I haven't had much time to ramble lately, since the baby was born. I feel like the only blog posts I've made have been book reviews, so I had a second and thought I would actually post some of my own thoughts for a change. The blog is definitely due for a face lift and overall updating, but I suppose I'll get to that soon enough. Anyway, here's some of the things that have been oozing through my mind:
Ten Year Class Reunion
My ten-year-class reunion was last Saturday night. There were about 25% of our graduating class there. I basically have kept up with my two best friends from high school and recently ran into another. I talked with one of them who was going to be there - Marc, and he said we should take the money instead and just go out for dinner together. He was probably right. Ten years later, everyone pretty much stays within their own cliques and politely says hello. Granted, it was great to see a few folks whom I wouldn't have otherwise, but I probably won't keep up with any of them - I guess we should have just gone out to dinner.
My understanding of church continues to grow and change - almost daily. I am in the midst of An Emergent Manifesto of Hope, and there have been some awesomely challenging and delightfully refreshing articles there that have continued to spark my thinking and prompt me onward. The more I consider the state of things, the more I feel that we've really messed this thing up. I am working toward becoming more proactive in my critique and instead of always assessing the many errors of our ways, begin promoting a direction forward. I recently met with an emergent minister who encouraged me on in that vein. It's when you know where you are to go, when you really take the leap forward. I'm still working on what's wrong before I leap forward, but I feel an insane prompting unlike I've ever felt before. Lee Camp's book that I commented on below has also convicted me to move forward in this area and lead others as well. Humility is the key as I move onward. That is lacking in much of the conversation and dialog I hear and read. I hope to move beyond that.
I put this in here because of a remark made by one of our elders to me today. He works with retirement accounts for a living and I have been thinking alot about retirement lately. I put my jabs in to him (and I know he'll probably read this . . . ha ha) but he knows I am just searching over this one. My whole theology of money has evolved over the past few years to a place that has left me really challenged and confused. It has led me to where I really question the biblical basis for "retirement." The whole American system of retirement seems a whole lot like "tear the barns down and build bigger ones." That, in a nutshell, sounds to me exactly like a 401k. Yes, I have a retirement account. Yes there is a whopping $3,000 in it. Yes, I have serious questions about whether or not this is the right use of this money. On one hand I want my family to be taken care of, my kids to have college savings accounts, my wife and I to have a comfortable "nest egg" . . . but wait a minute . . . that sounds way more like American culture than ANYTHING in the Bible. I'm really struggling with this one . . .
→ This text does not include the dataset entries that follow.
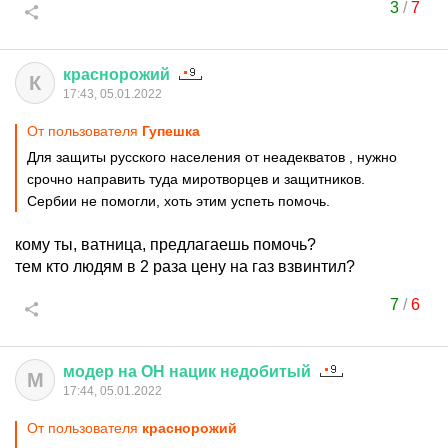
3
/
7
краснорожий
К
17:43, 05.01.2022
От пользователя
Гупешка
Для защиты русского населения от неадекватов , нужно
срочно направить туда миротворцев и защитников.
Сербии не помогли, хоть этим успеть помочь.
кому ты, ватница, предлагаешь помочь?
тем кто людям в 2 раза цену на газ взвинтил?
7
/
6
модер
на
ОН
нацик
недобитый
М
17:44, 05.01.2022
От пользователя
краснорожий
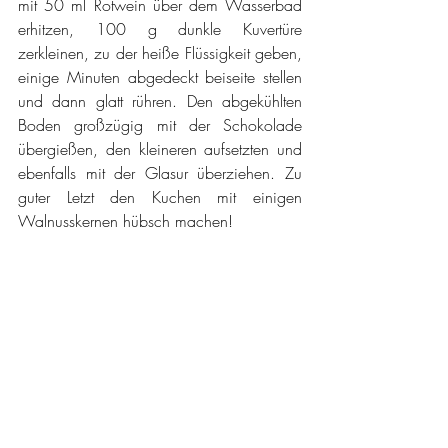
mit 50 ml Rotwein über dem Wasserbad 
erhitzen, 100 g dunkle Kuvertüre 
zerkleinen, zu der heiße Flüssigkeit geben, 
einige Minuten abgedeckt beiseite stellen 
und dann glatt rühren. Den abgekühlten 
Boden großzügig mit der Schokolade 
übergießen, den kleineren aufsetzten und 
ebenfalls mit der Glasur überziehen. Zu 
guter Letzt den Kuchen mit einigen 
Walnusskernen hübsch machen!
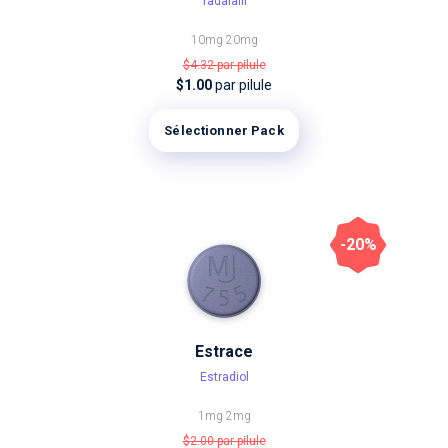
Tadalafil
10mg
20mg
$4.32
par pilule
$1.00
par pilule
Sélectionner Pack
-20%
Estrace
Estradiol
1mg
2mg
$2.00
par pilule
My whole concept of ministry has been blown up since I first began here at Alum Creek. I am finding it more and more difficult to explain to someone (especially a non-Christian) "what I do for a living" and yet at the same time, I seem to have a clearer and clearer picture of what I am to be about! Is there any sense to that? I love my youth ministry. I love teenagers! I could do this job forever. There is nothing more rewarding than working with kids - of that I am convinced. However, I am far from a "traditional youth minister." The church that I work with has allowed me the freedom (intentionally or not, I'm not really sure) to create my own position. There is a huge risk/reward potential here (like I could waste five years going down the wrong path) but God has been faithful throughout and continues to blow doors open before me humbling me to stay out of his way and simply do my best to exemplify the love of Christ wherever I go.
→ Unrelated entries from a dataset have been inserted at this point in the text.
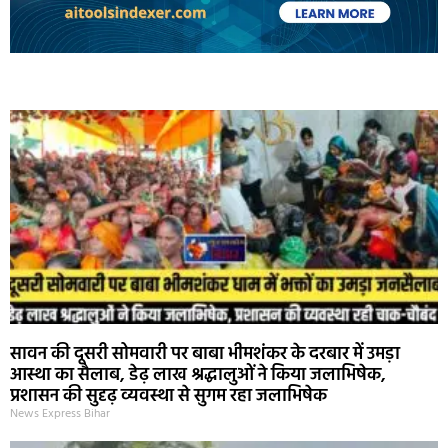
Marketing Hack4U
Ask Daman
Earn Yatra
7k Network
Buzz4Ai
सावन की दूसरी सोमवारी पर बाबा भीमशंकर के दरबार में उमड़ा
आस्था का सैलाब, डेढ़ लाख श्रद्धालुओं ने किया जलाभिषेक,
प्रशासन की सुदृढ़ व्यवस्था से सुगम रहा जलाभिषेक
News Express Bihar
We took the teens to see Evan Almighty this morning. A few things have caught my eye about this movie - it's the most expensive comedy ever made. Steve Carrell is hilarious - I mean, if you don't love The Office, I'm not sure we can be friends. And the promotion has been overtly Christian. It was a very interesting experience. I've already written plenty, so I don't want to go on and on, but a few comments. I had a really strange feeling after watching it. It was apparent the Christian community was the intended audience (from the Veggie Tales preview to the constant unspoken biblical imagery throughout that non-Christians would fail to recognize). I felt like I had to like the film, as a Christian (and it was pretty good, but not close to great - it was OK). I think what bothered me most about it was that it was so trite throughout. The biblical parallels were blatant - rah rah for the Christian right, but it seems to me it lacked some authenticity - if that's the right word. Instead, I have been more impressed with the theological overtones not quite as blatant in movies such as The Green Mile (I think this was the first "secular" movie I ever noticed this kind of thing), Superman, and Lord of the Rings. For some reason, it's easier for me to appreciate it in those situations. I don't know if I'm on my own here or not. There is something "cool" about seeing biblical images portrayed straightforward (and rarely if ever did I feel anything in the movie was sacrilegious) . . . but that's what made me wonder about the whole thing. When the Gospel is "cool" . . . hmm . . . that just seems to dull it a little. Thoughts?